Want to learn about the Rutherford County Jail?
If you or someone you know is headed to Rutherford County Jail you may be wondering what to expect. Going to jail can be scary, especially if this is your first time. Having the right information can help you feel more prepared for the experience.
We have interviewed former inmates of Rutherford County, who have shared what they know about day to day life in this facility. You can read their interviews by clicking on the links to the left. Take a few minutes to read their stories and find out what life is really like in the Rutherford County Jail.
Rutherford County provides three meals per day to inmates. The food is rated as mediocre, with the biggest complaint being that the portions are very small. The jail does have a canteen that inmates with money on their books can order snacks from to supplement the food the jail supplies.
If you have the option to have money on your books, it is highly recommended by former inmates. One commented that it was hard to sleep due to hunger when eating only what the jail provides to inmates.
Visitation and Telephones
Keeping in touch with friends and family on the outside is a high priority for most people who are locked up. Rutherford County allows inmates to have visitors come on the weekends. Visitors should be aware that it takes a good 30-45 minutes to sign in, so it is important to allow plenty of time.

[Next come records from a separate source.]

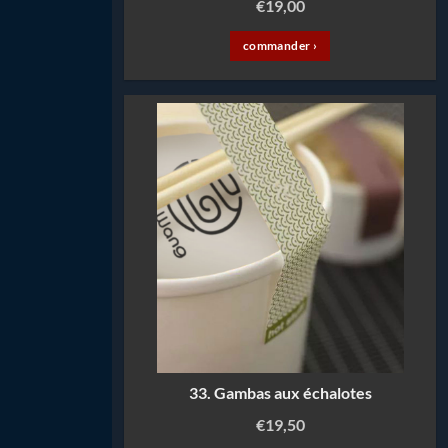
€
19,00
commander ›
33. Gambas aux échalotes
€
19,50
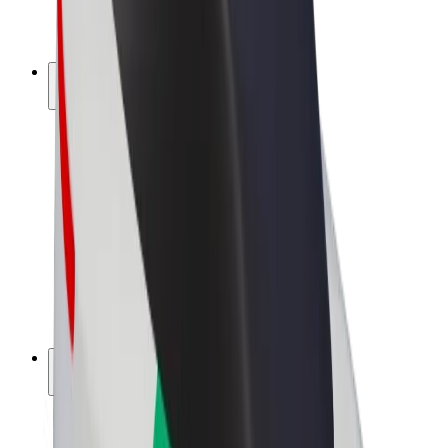
Elektrijalgrattad
Bolt Plus
Teeni Boltiga
Juhid
Juhi sissetulek
Kullerid
Kulleri sissetulek
Bolt Food restoranidele ja poodidele
Sõidukipargid
Frantsiisid
Ettevõte
Töövõimalused
Boltist lähemalt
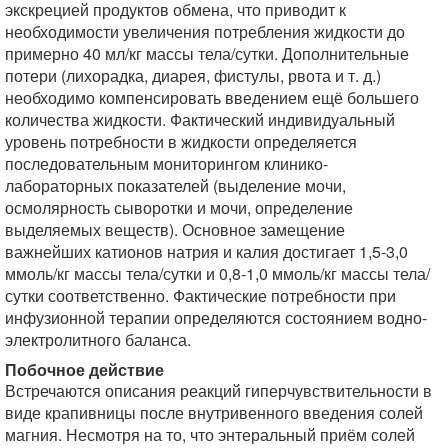
экскрецией продуктов обмена, что приводит к
необходимости увеличения потребления жидкости до
примерно 40 мл/кг массы тела/сутки. Дополнительные
потери (лихорадка, диарея, фистулы, рвота и т. д.)
необходимо компенсировать введением ещё большего
количества жидкости. Фактический индивидуальный
уровень потребности в жидкости определяется
последовательным мониторингом клинико-
лабораторных показателей (выделение мочи,
осмолярность сыворотки и мочи, определение
выделяемых веществ). Основное замещение
важнейших катионов натрия и калия достигает 1,5-3,0
ммоль/кг массы тела/сутки и 0,8-1,0 ммоль/кг массы тела/
сутки соответственно. Фактические потребности при
инфузионной терапии определяются состоянием водно-
электролитного баланса.
Побочное действие
Встречаются описания реакций гиперчувствительности в
виде крапивницы после внутривенного введения солей
магния. Несмотря на то, что энтеральный приём солей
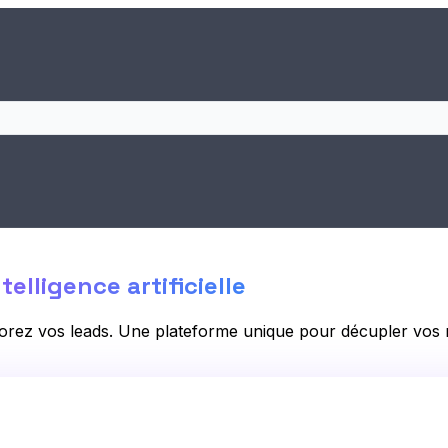
ntelligence artificielle
rez vos leads. Une plateforme unique pour décupler vos r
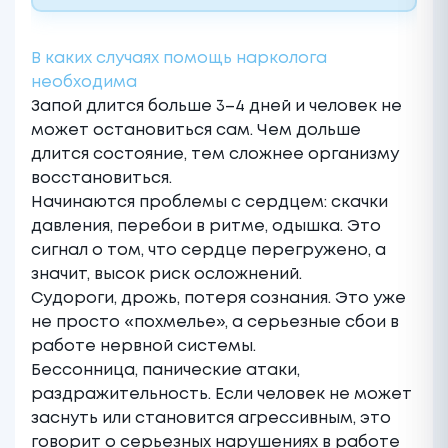
Alternative:
В каких случаях помощь нарколога
необходима
Запой длится больше 3–4 дней и человек не
может остановиться сам. Чем дольше
длится состояние, тем сложнее организму
восстановиться.
Начинаются проблемы с сердцем: скачки
давления, перебои в ритме, одышка. Это
сигнал о том, что сердце перегружено, а
значит, высок риск осложнений.
Судороги, дрожь, потеря сознания. Это уже
не просто «похмелье», а серьезные сбои в
работе нервной системы.
Бессонница, панические атаки,
раздражительность. Если человек не может
заснуть или становится агрессивным, это
говорит о серьезных нарушениях в работе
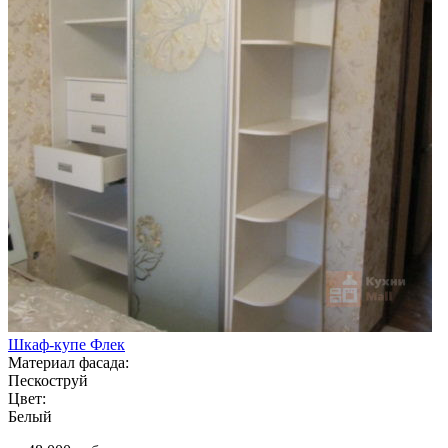
Шкаф-купе Флек
Материал фасада:
Пескоструй
Цвет:
Белый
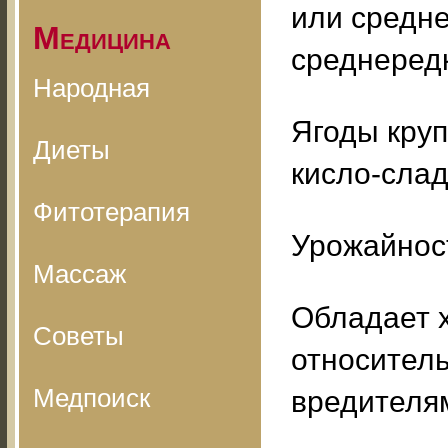
или средне
Медицина
среднеред
Народная
Ягоды круп
Диеты
кисло-слад
Фитотерапия
Урожайность
Массаж
Обладает 
Советы
относитель
Медпоиск
вредителя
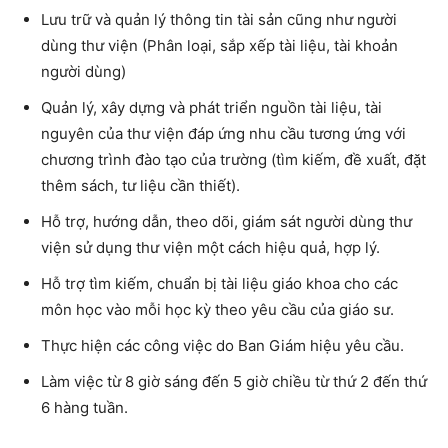
Lưu trữ và quản lý thông tin tài sản cũng như người
dùng thư viện (Phân loại, sắp xếp tài liệu, tài khoản
người dùng)
Quản lý, xây dựng và phát triển nguồn tài liệu, tài
nguyên của thư viện đáp ứng nhu cầu tương ứng với
chương trình đào tạo của trường (tìm kiếm, đề xuất, đặt
thêm sách, tư liệu cần thiết).
Hỗ trợ, hướng dẫn, theo dõi, giám sát người dùng thư
viện sử dụng thư viện một cách hiệu quả, hợp lý.
Hỗ trợ tìm kiếm, chuẩn bị tài liệu giáo khoa cho các
môn học vào mỗi học kỳ theo yêu cầu của giáo sư.
Thực hiện các công việc do Ban Giám hiệu yêu cầu.
Làm việc từ 8 giờ sáng đến 5 giờ chiều từ thứ 2 đến thứ
6 hàng tuần.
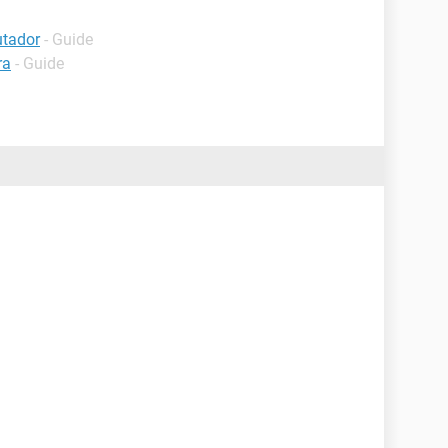
utador
- Guide
ra
- Guide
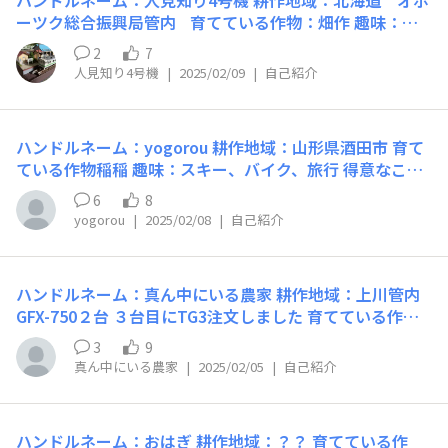
ハンドルネーム：人見知り4号機 耕作地域：北海道 オホ
ーツク総合振興局管内 育てている作物：畑作 趣味：鉄
道模型制作 得意なこと： 親父の代から鉄道模型は集めて
2
7
いましたがスペースを確保できず、押し入れにしまってあ
人見知り4号機
|
2025/02/09
|
自己紹介
りました。 空き家の荷物を整理して、閑散期を中心にジ
オラマを制作を進めているところです。 GFXは3年ほど使
っていますが、まだまだ勉強中ですので色々教えていただ
ハンドルネーム：yogorou 耕作地域：山形県酒田市 育て
きたいと思います。 よろしくお願いします。
ている作物稲稲 趣味：スキー、バイク、旅行 得意なこ
と：スキー
6
8
yogorou
|
2025/02/08
|
自己紹介
ハンドルネーム：真ん中にいる農家 耕作地域：上川管内
GFX-750２台 ３台目にTG3注文しました 育てている作
物： 趣味： 得意なこと：
3
9
真ん中にいる農家
|
2025/02/05
|
自己紹介
ハンドルネーム：おはぎ 耕作地域：？？ 育てている作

Rutherford County also has pay phones available for inmate use. The person on the outside has to buy a prepaid phone card for the call to go through. Calls cost about $1.25 for 10 minutes, which is pretty reasonable compared to the cost of making phone calls from other jails. All calls are monitored by the jail.
One of the recurring complaints of former inmates of this jail is that there is a lack of hot water for showering, laundry and preparing soups from the Canteen. One inmate commented that the inmates usually suffer from body odor due to the lack of hot water for showers and the low quality deodorant that is issued by the jail.